I am about to start AS Level Physics and have been given some questions/problems to solve as introductory homework. However, I am stuck on one and cannot seem to get the answer specified as the correct one.

An electron of mass 9.11x10-31kg is accelerated by a positive charge such that the electron experiences a constant force of 8.5x10-29N. The electron, which was already moving, then travels 45mm in 35microseconds.
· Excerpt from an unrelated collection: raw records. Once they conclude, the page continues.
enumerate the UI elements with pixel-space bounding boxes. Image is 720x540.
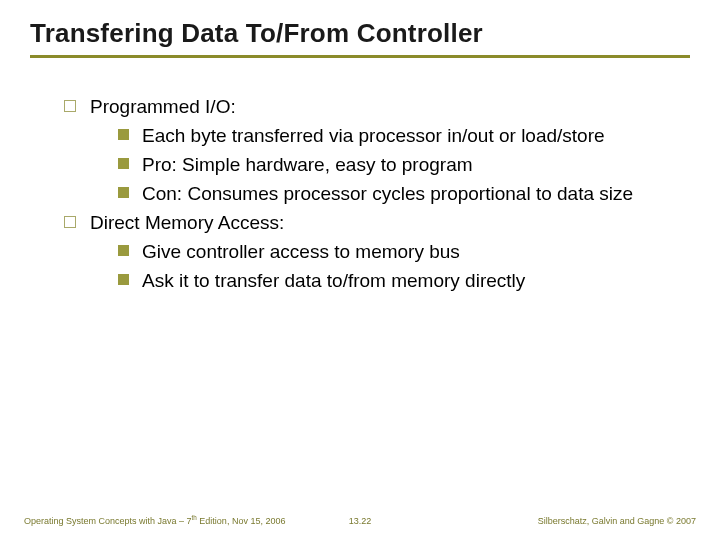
- list-item: Each byte transferred via processor in/o…: [118, 123, 670, 148]
- list-item-text: Programmed I/O:: [90, 96, 236, 117]
- footer: Operating System Concepts with Java – 7t…: [0, 514, 720, 526]
- list-item-text: Ask it to transfer data to/from memory d…: [142, 270, 525, 291]
- title-underline: [30, 55, 690, 58]
- square-outline-icon: [64, 216, 76, 228]
- square-filled-icon: [118, 187, 129, 198]
- list-item: Con: Consumes processor cycles proportio…: [118, 181, 670, 206]
- list-item-text: Direct Memory Access:: [90, 212, 284, 233]
- slide: Transfering Data To/From Controller Prog…: [0, 0, 720, 540]
- footer-left-prefix: Operating System Concepts with Java – 7: [24, 516, 192, 526]
- list-item-text: Each byte transferred via processor in/o…: [142, 125, 605, 146]
- slide-body: Programmed I/O: Each byte transferred vi…: [0, 66, 720, 294]
- footer-left-suffix: Edition, Nov 15, 2006: [197, 516, 286, 526]
- square-filled-icon: [118, 274, 129, 285]
- list-item-text: Give controller access to memory bus: [142, 241, 460, 262]
- title-block: Transfering Data To/From Controller: [0, 0, 720, 66]
- footer-left: Operating System Concepts with Java – 7t…: [24, 514, 337, 526]
- list-item: Direct Memory Access: Give controller ac…: [64, 210, 670, 293]
- square-filled-icon: [118, 129, 129, 140]
- slide-title: Transfering Data To/From Controller: [30, 18, 690, 49]
- square-filled-icon: [118, 245, 129, 256]
- list-item: Pro: Simple hardware, easy to program: [118, 152, 670, 177]
- footer-page-number: 13.22: [337, 516, 384, 526]
- square-filled-icon: [118, 158, 129, 169]
- list-item-text: Con: Consumes processor cycles proportio…: [142, 183, 633, 204]
- square-outline-icon: [64, 100, 76, 112]
- list-item: Programmed I/O: Each byte transferred vi…: [64, 94, 670, 206]
- footer-right: Silberschatz, Galvin and Gagne © 2007: [383, 516, 696, 526]
- list-item: Ask it to transfer data to/from memory d…: [118, 268, 670, 293]
- list-item-text: Pro: Simple hardware, easy to program: [142, 154, 473, 175]
- list-item: Give controller access to memory bus: [118, 239, 670, 264]
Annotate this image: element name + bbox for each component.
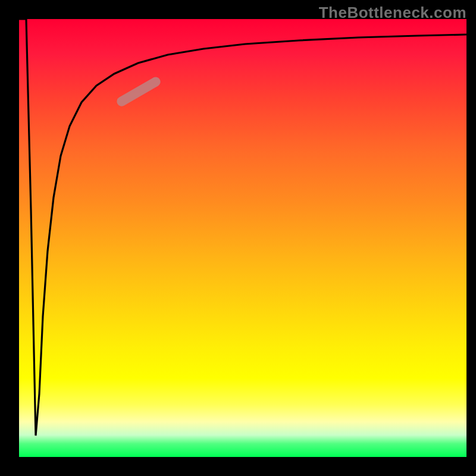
bottleneck-curve xyxy=(19,19,466,436)
watermark-text: TheBottleneck.com xyxy=(319,4,466,22)
curve-layer xyxy=(19,19,466,457)
chart-container: TheBottleneck.com xyxy=(0,0,476,476)
plot-area xyxy=(19,19,466,457)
By first determining the acceleration of the electron, calculate its initial velocity.

Homework Equations




F = ma
s = ut + 1/2at2

F = Force (N)
m = mass (kg)
a = acceleration (ms-2)
s = distance travelled (m)
u = initial velocity (ms-1)
t = time (s)

The Attempt at a Solution



Converting Units

45mm = 0.045m
35microseconds = 0.000035s


Working Out Acceleration

F =ma
8.5x10-29 = 9.11x10-31 x a
8.5x10-29 / 9.11x10-31 = a
a = 93 + 277/911

Check: 9.11x10-31 x (93 + 277/911) = 8.5x10-29

Working Out Initial Velocity

Rearranging the Equation:

s = ut + 1/2at2
ut = s - 1/2at2
u = (s-1/2at2) / t

Putting in the Values

u = (0.045 - 1/2(93+277/911) x 0.0000352) / 0.000035
u = (0.045 - (1.142974755x10-7 x 1/2)) / 0.000035
u = (0.045 - 5.714873765x10-8) / 0.000035
u = 0.04499994285 / 0.000035
u = 1285.712653

According to the booklet, the answer should be 4290ms-1 and not the value I got.
I have been working at this for hours and cannot seem to find where I am going wrong. Help me out?
 

Answers and Replies

  • #2
gneill
Mentor
20,793
2,773
Your work looks fine. Could be the booklet has a misprint: 4290 → 1290.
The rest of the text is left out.